そう考えた阿部さんは、2025年12月、仲間2人と一緒に一般社団法人 Old Town Junction HAKODATEを設立しました。古くから世界とつながり情報や文化が交わる函館。そのアイデンティティを生かし、ローカルと世界がつながることで「ここなら、いい人生が送れそう」と思える街をめざし活動を始めています。

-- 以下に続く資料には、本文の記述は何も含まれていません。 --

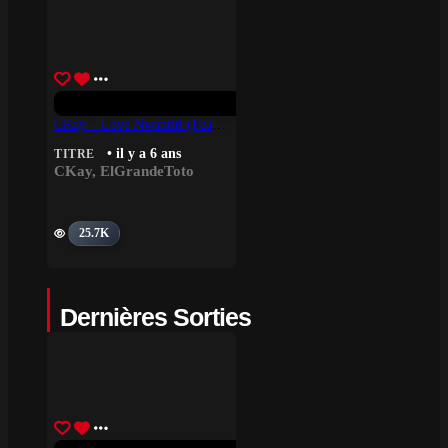
CKay – Love Nwantiti (feat. ElGrande Toto) (North African Remix)
• il y a 6 ans
TITRE
CKay
,
ElGrandeToto
25.7K
Dernières Sorties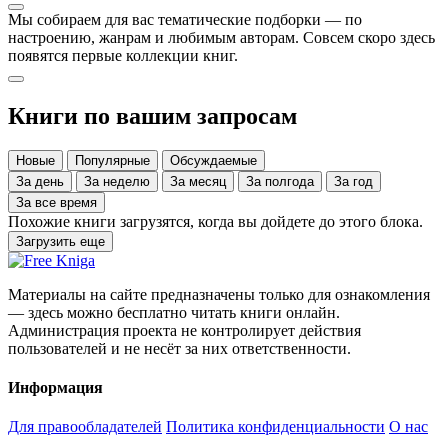
Мы собираем для вас тематические подборки — по
настроению, жанрам и любимым авторам. Совсем скоро здесь
появятся первые коллекции книг.
Книги по вашим запросам
Новые
Популярные
Обсуждаемые
За день
За неделю
За месяц
За полгода
За год
За все время
Похожие книги загрузятся, когда вы дойдете до этого блока.
Загрузить еще
Материалы на сайте предназначены только для ознакомления
— здесь можно бесплатно читать книги онлайн.
Администрация проекта не контролирует действия
пользователей и не несёт за них ответственности.
Информация
Для правообладателей
Политика конфиденциальности
О нас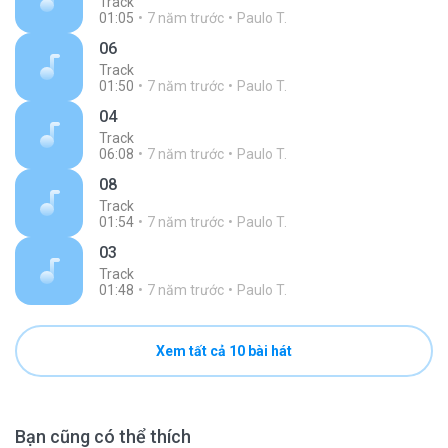
Track
01:05
7 năm trước
Paulo T.
06
Track
01:50
7 năm trước
Paulo T.
04
Track
06:08
7 năm trước
Paulo T.
08
Track
01:54
7 năm trước
Paulo T.
03
Track
01:48
7 năm trước
Paulo T.
Xem tất cả 10 bài hát
Bạn cũng có thể thích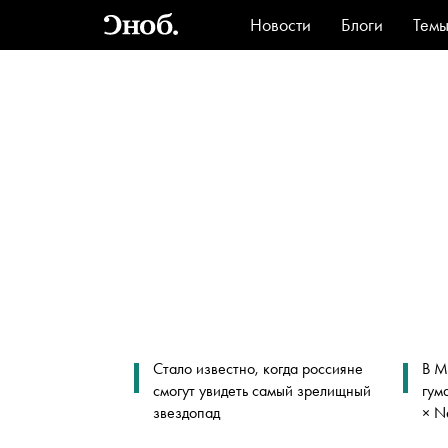
Новости
Блоги
Тем
Стиль
Ви
Стало известно, когда россияне
В М
смогут увидеть самый зрелищный
гум
звездопад
× N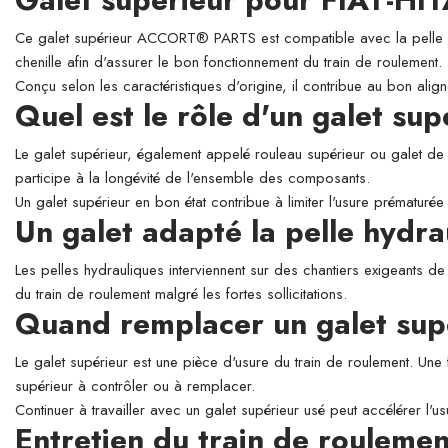
Ce galet supérieur ACCORT® PARTS est compatible avec la pelle hyd
chenille afin d'assurer le bon fonctionnement du train de roulement.
Conçu selon les caractéristiques d'origine, il contribue au bon align
Quel est le rôle d'un galet su
Le galet supérieur, également appelé rouleau supérieur ou galet de so
participe à la longévité de l'ensemble des composants.
Un galet supérieur en bon état contribue à limiter l'usure prématurée 
Un galet adapté la pelle hyd
Les pelles hydrauliques interviennent sur des chantiers exigeants de
du train de roulement malgré les fortes sollicitations.
Quand remplacer un galet sup
Le galet supérieur est une pièce d'usure du train de roulement. Une 
supérieur à contrôler ou à remplacer.
Continuer à travailler avec un galet supérieur usé peut accélérer l'
Entretien du train de roulemen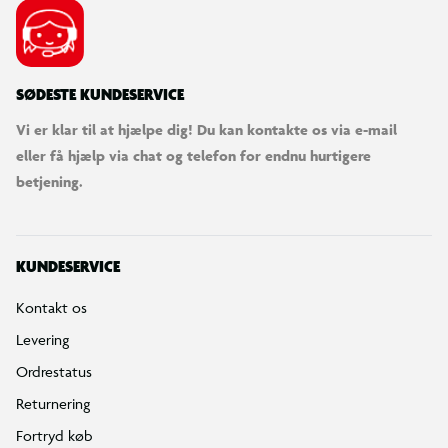
SØDESTE KUNDESERVICE
Vi er klar til at hjælpe dig! Du kan kontakte os via e-mail
eller få hjælp via chat og telefon for endnu hurtigere
betjening.
KUNDESERVICE
Kontakt os
Levering
Ordrestatus
Returnering
Fortryd køb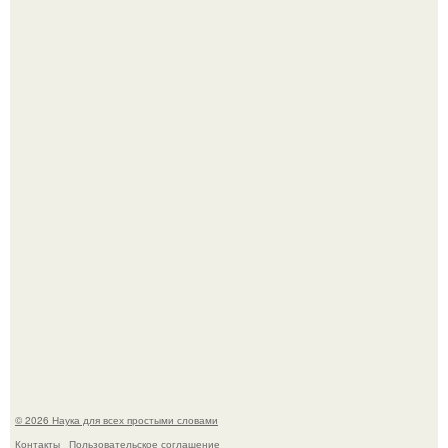
Опоссум - единственный сумчатый обитатель северной
америки.
53-Летняя Джоке - одна из многих женщин, которым
помог фонд Spijt van Tattoo, основанный в Роттердаме.
© 2026 Наука для всех простыми словами
Контакты
Пользовательское соглашение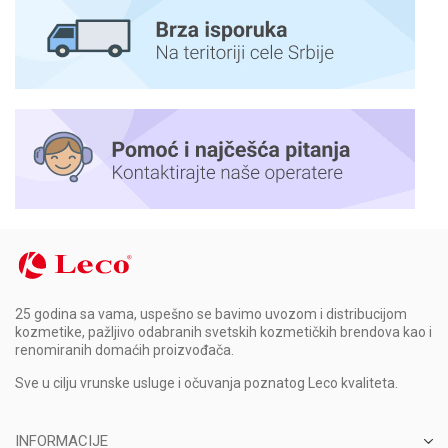
25 godina sa vama, uspešno se bavimo uvozom i distribucijom
kozmetike, pažljivo odabranih svetskih kozmetičkih brendova kao i
renomiranih domaćih proizvođača.
Sve u cilju vrunske usluge i očuvanja poznatog Leco kvaliteta.
INFORMACIJE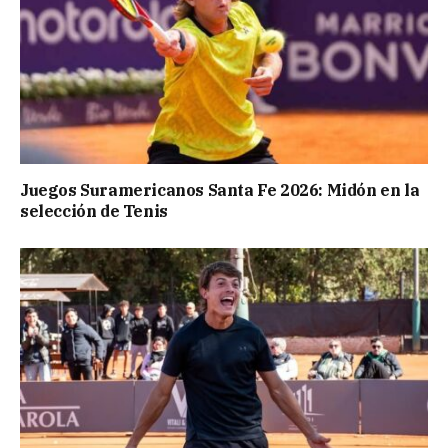
Juegos Suramericanos Santa Fe 2026: Midón en la
selección de Tenis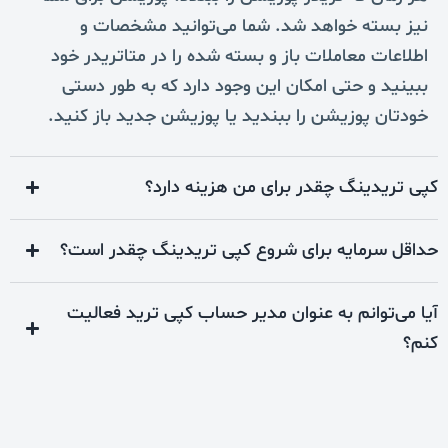
نیز بسته خواهد شد. شما می‌توانید مشخصات و
اطلاعات معاملات باز و بسته شده را در متاتریدر خود
ببینید و حتی امکان این وجود دارد که به طور دستی
خودتان پوزیشن را ببندید یا پوزیشن جدید باز کنید.
کپی تریدینگ چقدر برای من هزینه دارد؟
حداقل سرمایه برای شروع کپی تریدینگ چقدر است؟
آیا می‌توانم به عنوان مدیر حساب کپی ترید فعالیت
کنم؟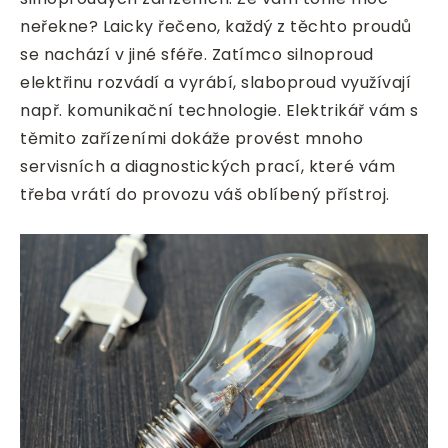
neřekne? Laicky řečeno, každý z těchto proudů
se nachází v jiné sféře. Zatímco silnoproud
elektřinu rozvádí a vyrábí, slaboproud využívají
např. komunikační technologie. Elektrikář vám s
těmito zařízeními dokáže provést mnoho
servisních a diagnostických prací, které vám
třeba vrátí do provozu váš oblíbený přístroj.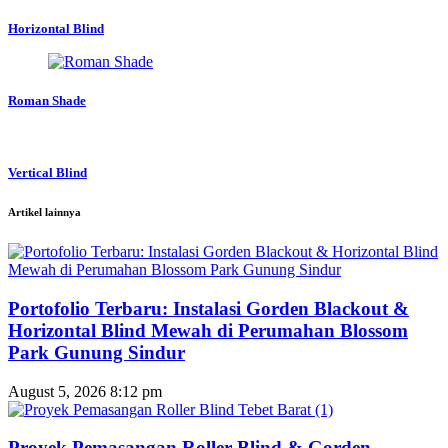
Horizontal Blind
Roman Shade
Vertical Blind
Artikel lainnya
Portofolio Terbaru: Instalasi Gorden Blackout &
Horizontal Blind Mewah di Perumahan Blossom
Park Gunung Sindur
August 5, 2026
8:12 pm
Proyek Pemasangan Roller Blind & Gorden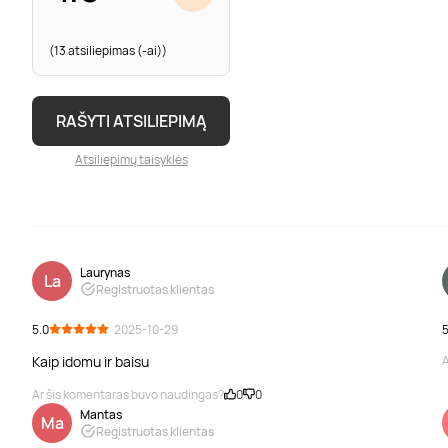
(13 atsiliepimas (-ai))
RAŠYTI ATSILIEPIMĄ
Atsiliepimų taisyklės
Laurynas
La
Registruotas klientas
5.0
· 2025-10-29
5
Kaip idomu ir baisu
A
Ar šis komentaras buvo naudingas?
0
0
Mantas
Ma
Registruotas klientas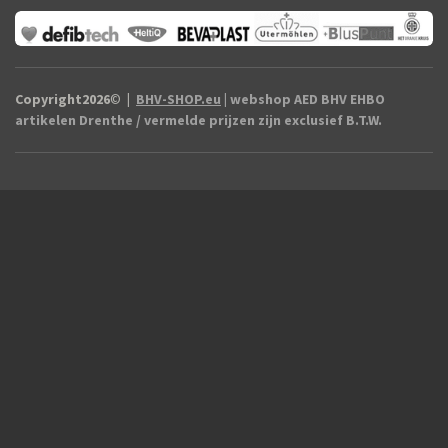
Copyright2026
©
|
BHV-SHOP.eu
| webshop AED BHV EHBO
artikelen Drenthe / vermelde prijzen zijn exclusief B.T.W.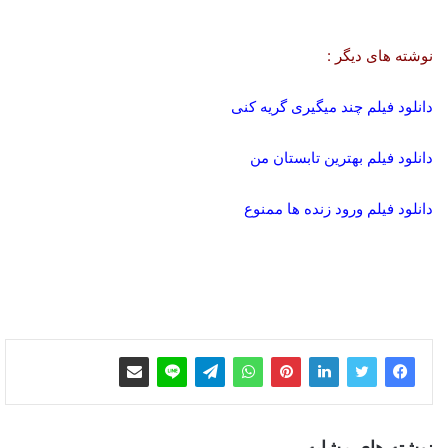
نوشته های دیگر :
دانلود فیلم چند میگیری گریه کنی
دانلود فیلم بهترین تابستان من
دانلود فیلم ورود زنده ها ممنوع
نوشته های مشابه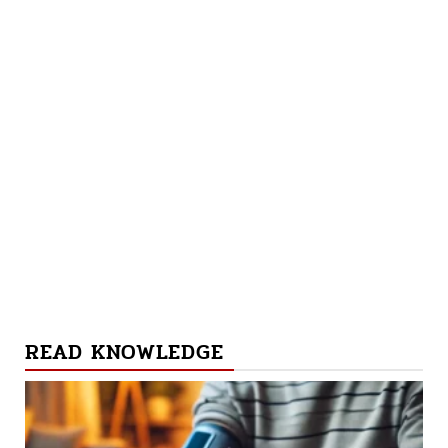
READ KNOWLEDGE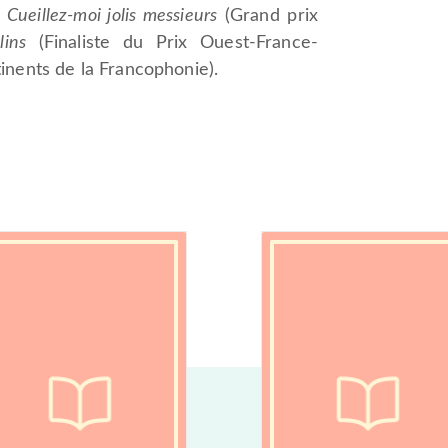
e
Cueillez-moi jolis messieurs
(Grand prix
lins
(Finaliste du Prix Ouest-France-
inents de la Francophonie).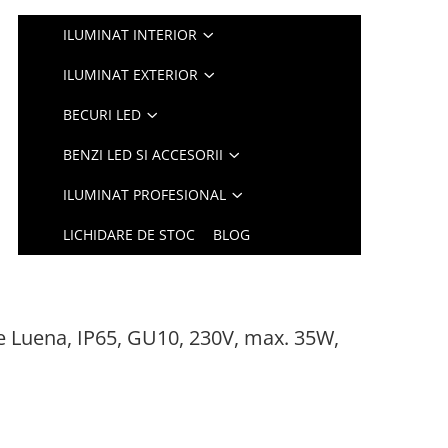
ILUMINAT INTERIOR
ILUMINAT EXTERIOR
BECURI LED
BENZI LED SI ACCESORII
ILUMINAT PROFESIONAL
LICHIDARE DE STOC
BLOG
ie Luena, IP65, GU10, 230V, max. 35W,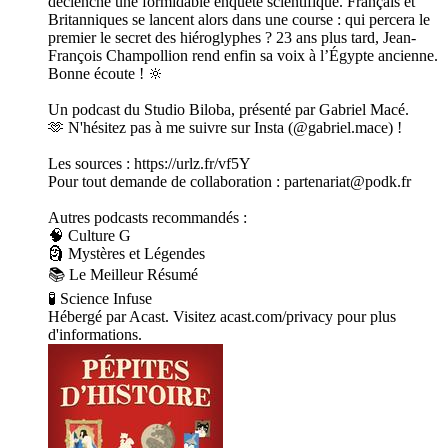
déclenche une formidable enquête scientifique. Français et
Britanniques se lancent alors dans une course : qui percera le
premier le secret des hiéroglyphes ? 23 ans plus tard, Jean-
François Champollion rend enfin sa voix à l’Égypte ancienne.
Bonne écoute ! 🔆
Un podcast du Studio Biloba, présenté par Gabriel Macé.
🫶 N'hésitez pas à me suivre sur Insta (@gabriel.mace) !
Les sources : https://urlz.fr/vf5Y
Pour tout demande de collaboration : partenariat@podk.fr
Autres podcasts recommandés :
🧠 Culture G
🗿 Mystères et Légendes
📚 Le Meilleur Résumé
🧪 Science Infuse
Hébergé par Acast. Visitez acast.com/privacy pour plus
d'informations.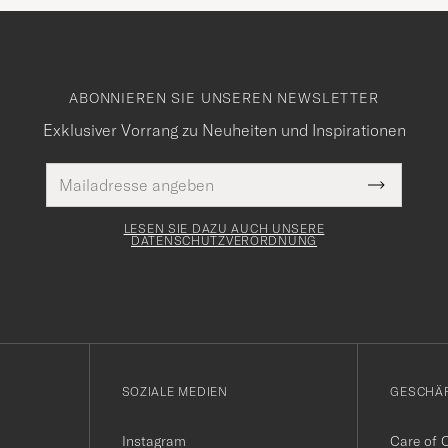
ABONNIEREN SIE UNSEREN NEWSLETTER
Exklusiver Vorrang zu Neuheiten und Inspirationen
E-
Pflichtfeld
Mail
Submit
Adresse
Newslette
Form
LESEN SIE DAZU AUCH UNSERE
DATENSCHUTZVERORDNUNG
SOZIALE MEDIEN
GESCHÄ
Instagram
Care of 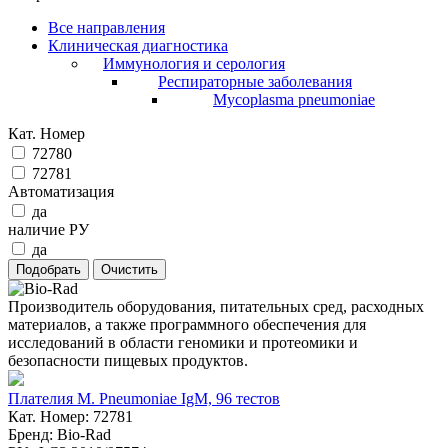
Все направления
Клиническая диагностика
Иммунология и серология
Респираторные заболевания
Mycoplasma pneumoniae
Кат. Номер
72780
72781
Автоматизация
да
наличие РУ
да
Производитель оборудования, питательных сред, расходных
материалов, а также программного обеспечения для
исследований в области геномики и протеомики и
безопасности пищевых продуктов.
Плателия M. Pneumoniae IgM, 96 тестов
Кат. Номер: 72781
Бренд: Bio-Rad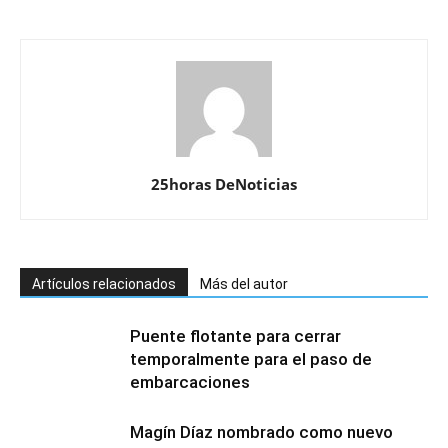
25horas DeNoticias
Artículos relacionados
Más del autor
Puente flotante para cerrar
temporalmente para el paso de
embarcaciones
Magín Díaz nombrado como nuevo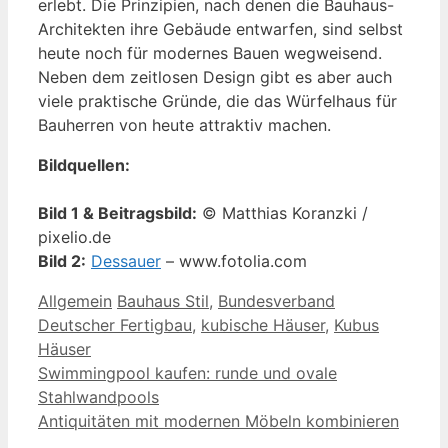
erlebt. Die Prinzipien, nach denen die Bauhaus-
Architekten ihre Gebäude entwarfen, sind selbst
heute noch für modernes Bauen wegweisend.
Neben dem zeitlosen Design gibt es aber auch
viele praktische Gründe, die das Würfelhaus für
Bauherren von heute attraktiv machen.
Bildquellen:
Bild 1 & Beitragsbild:
© Matthias Koranzki /
pixelio.de
Bild 2:
Dessauer
– www.fotolia.com
Kategorien
Schlagwörter
Allgemein
Bauhaus Stil
,
Bundesverband
Deutscher Fertigbau
,
kubische Häuser
,
Kubus
Häuser
Swimmingpool kaufen: runde und ovale
Stahlwandpools
Antiquitäten mit modernen Möbeln kombinieren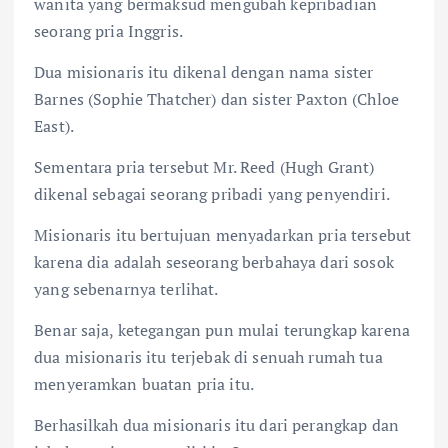
wanita yang bermaksud mengubah kepribadian
seorang pria Inggris.
Dua misionaris itu dikenal dengan nama sister
Barnes (Sophie Thatcher) dan sister Paxton (Chloe
East).
Sementara pria tersebut Mr. Reed (Hugh Grant)
dikenal sebagai seorang pribadi yang penyendiri.
Misionaris itu bertujuan menyadarkan pria tersebut
karena dia adalah seseorang berbahaya dari sosok
yang sebenarnya terlihat.
Benar saja, ketegangan pun mulai terungkap karena
dua misionaris itu terjebak di senuah rumah tua
menyeramkan buatan pria itu.
Berhasilkah dua misionaris itu dari perangkap dan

「東京に住んでいた時はいつまでも借りぐらしの気持ちでしたが、今は函館に対しておごりも謙遜もなく自分のまちだという感覚があります。だから運命共同体というか、このまちが良くなっていくことが、自分のくらしや仕事にも直接影響してくる。今年はこれに力を入れてやっていこうかなと思っています」
この冬は早速青森と函館をつないだイベント「青函往来」を成功させたOld Town Junction HAKODATE。阿部さんと函館がつないでいく、新たな函館のグローバルとローカルがどんな未来を見せてくれるのか、今から注目です。
取材中、学校帰りの小学生3人組がニコニコしながらこちらを覗いています。阿部さんのお子さんとお友達でした。取材で使わせていただいたカフェの店主さんともすっかり顔見知りの様子で、あいさつをして帰っていきます。聞けばこうした光景は阿部さんの周りでは珍しくないのだそう。こうしたまちと暮らしの距離感の近さも、阿部さんが気に入っているところ。
「人と人の距離が近いことは好き嫌いが分かれると思いますが、ぼくはこの感じが好きなんです」そう言って笑います。
函館に根付き、暮らし、まちに元気を注ぐライター(≒遣唐使)。地方都市で生きるフリーランスが秘めた可能性の大きさに、なんだかワクワクしてきませんか。